- Еще небось злорадствуют, что совсем недавно, в двадцатом отменно высекли красного маршала Тухачевского. А ведь дошел почти до Варшавы! воскликнул в сердцах Игнат Савельич.
- Бездарно профуканная кампания, - тихо согласился полпред. И без всякого перехода, без паузы даже продолжал: - Как в литературе знамя поляков - Мицкевич и Сенкевич, а в музыке - Шопен, так в политике Пилсудский. Вопреки интересам Польши идет сближение с Германией.
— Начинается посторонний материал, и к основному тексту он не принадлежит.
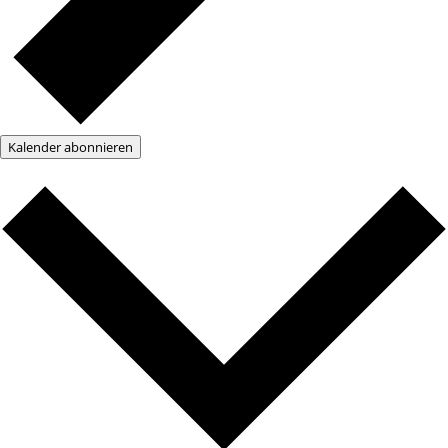
Kalender abonnieren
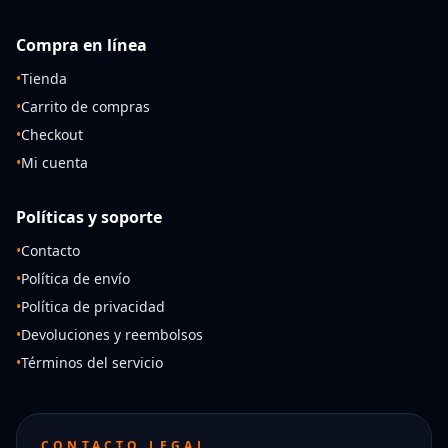
Compra en línea
•
Tienda
•
Carrito de compras
•
Checkout
•
Mi cuenta
Políticas y soporte
•
Contacto
•
Política de envío
•
Política de privacidad
•
Devoluciones y reembolsos
•
Términos del servicio
CONTACTO LEGAL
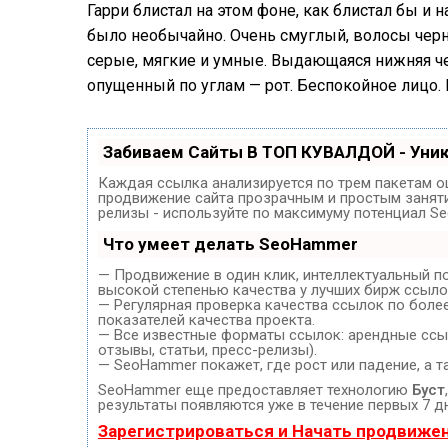
Гарри блистал на этом фоне, как блистал бы и н
было необычайно. Очень смуглый, волосы черн
серые, мягкие и умные. Выдающаяся нижняя че
опущенный по углам — рот. Беспокойное лицо. 
Забиваем Сайты В ТОП КУВАЛДОЙ - Уни
Каждая ссылка анализируется по трем пакетам о
продвижение сайта прозрачным и простым занятие
релизы - используйте по максимуму потенциал S
Что умеет делать SeoHammer
— Продвижение в один клик, интеллектуальный п
высокой степенью качества у лучших бирж ссыло
— Регулярная проверка качества ссылок по боле
показателей качества проекта.
— Все известные форматы ссылок: арендные ссыл
отзывы, статьи, пресс-релизы).
— SeoHammer покажет, где рост или падение, а т
SeoHammer еще предоставляет технологию
Буст
результаты появляются уже в течение первых 7 д
Зарегистрироваться и Начать продвиже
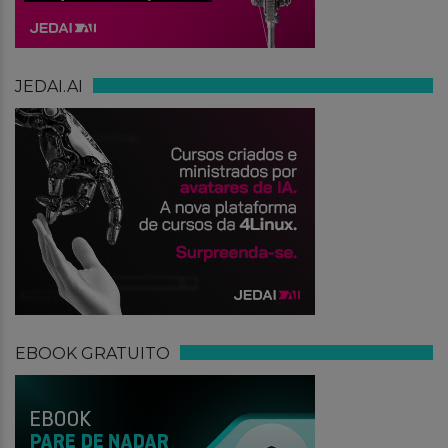
JEDAI.AI
EBOOK GRATUITO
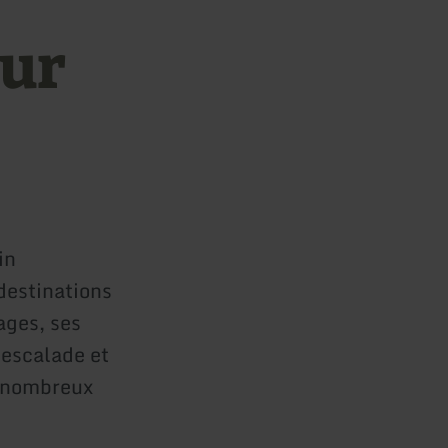
our
in
destinations
ages, ses
'escalade et
s nombreux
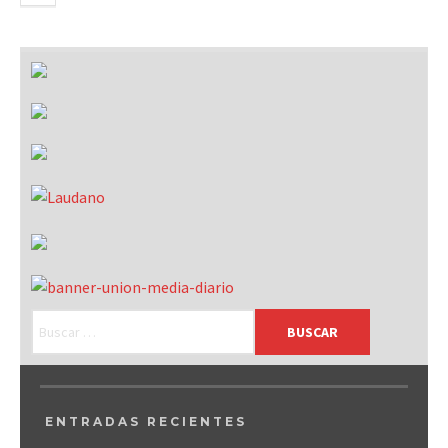
ENTRADAS RECIENTES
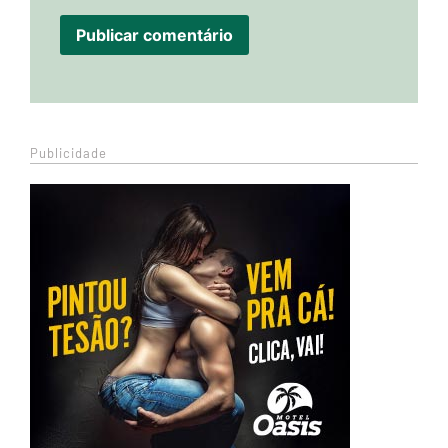
Publicidade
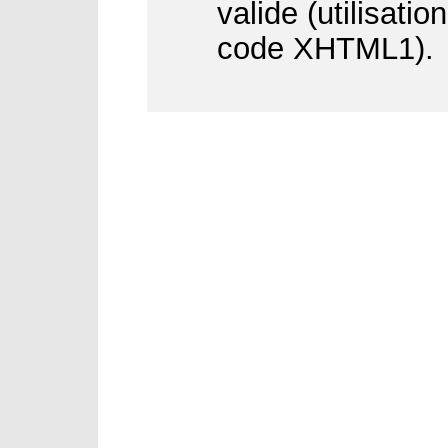
valide (utilisati
code XHTML1).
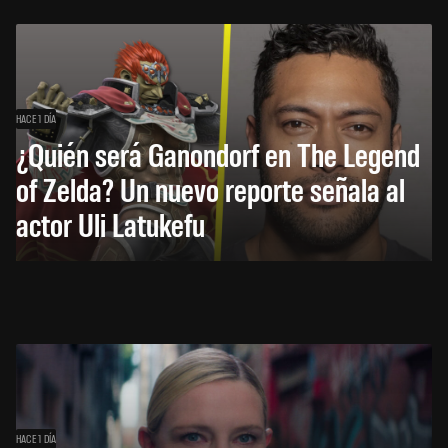
HACE 1 DÍA
¿Quién será Ganondorf en The Legend
of Zelda? Un nuevo reporte señala al
actor Uli Latukefu
HACE 1 DÍA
Нынешняя "санация" - не что иное, как фашизм славянского пошиба. Убийство моего предшественника, Петра Войкова, правительство и пресса расценили не как злодейское преступление, а как героический подвиг. Работать нам здесь предельно трудно.
Он помолчал, посмотрел на Сергея, добавил: - И весьма опасно. Впрочем... впрочем волков бояться - в лес не ходить...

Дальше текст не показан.